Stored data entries

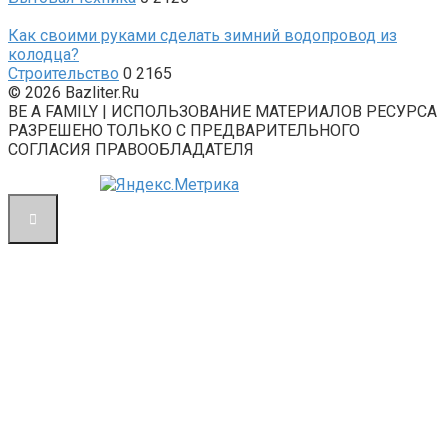
Как своими руками сделать зимний водопровод из
колодца?
Строительство
0
2165
© 2026 Bazliter.Ru
BE A FAMILY | ИСПОЛЬЗОВАНИЕ МАТЕРИАЛОВ РЕСУРСА
РАЗРЕШЕНО ТОЛЬКО С ПРЕДВАРИТЕЛЬНОГО
СОГЛАСИЯ ПРАВООБЛАДАТЕЛЯ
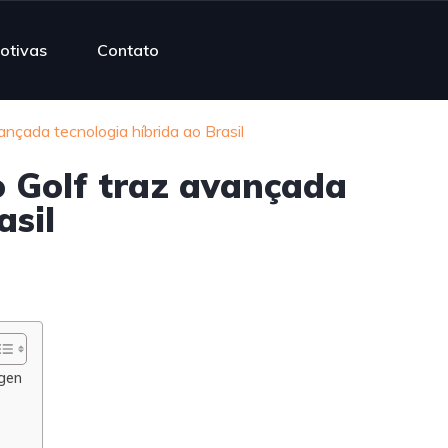
otivas
Contato
nçada tecnologia híbrida ao Brasil
 Golf traz avançada
asil
gen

▶ **What is being asked**: All that is needed is an exact copy of the entries above, minus the pictures.

▶ **The completed task**:
Как своими руками сделать зимний водопровод из
колодца?
Строительство
0
2165
© 2026 Bazliter.Ru
BE A FAMILY | ИСПОЛЬЗОВАНИЕ МАТЕРИАЛОВ РЕСУРСА
РАЗРЕШЕНО ТОЛЬКО С ПРЕДВАРИТЕЛЬНОГО
СОГЛАСИЯ ПРАВООБЛАДАТЕЛЯ
otivas
Contato
nçada tecnologia híbrida ao Brasil
 Golf traz avançada
asil
gen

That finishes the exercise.